» **Task item**: Your response should consist solely of the records, written out exactly.
Start of Information shown
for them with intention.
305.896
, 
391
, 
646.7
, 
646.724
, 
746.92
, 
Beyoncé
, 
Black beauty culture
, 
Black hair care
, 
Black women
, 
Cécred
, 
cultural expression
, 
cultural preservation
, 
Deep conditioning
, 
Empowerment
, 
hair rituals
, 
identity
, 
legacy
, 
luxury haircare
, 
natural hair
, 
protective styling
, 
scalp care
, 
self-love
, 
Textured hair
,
End of Information shown
» **Exercise answer**:
for them with intention.
305.896
, 
391
, 
646.7
, 
646.724
, 
746.92
, 
Beyoncé
, 
Black beauty culture
, 
Black hair care
, 
Black women
, 
Cécred
, 
cultural expression
, 
cultural preservation
, 
Deep conditioning
, 
Empowerment
, 
hair rituals
, 
identity
, 
legacy
, 
luxury haircare
, 
natural hair
, 
protective styling
, 
scalp care
, 
self-love
, 
Textured hair
,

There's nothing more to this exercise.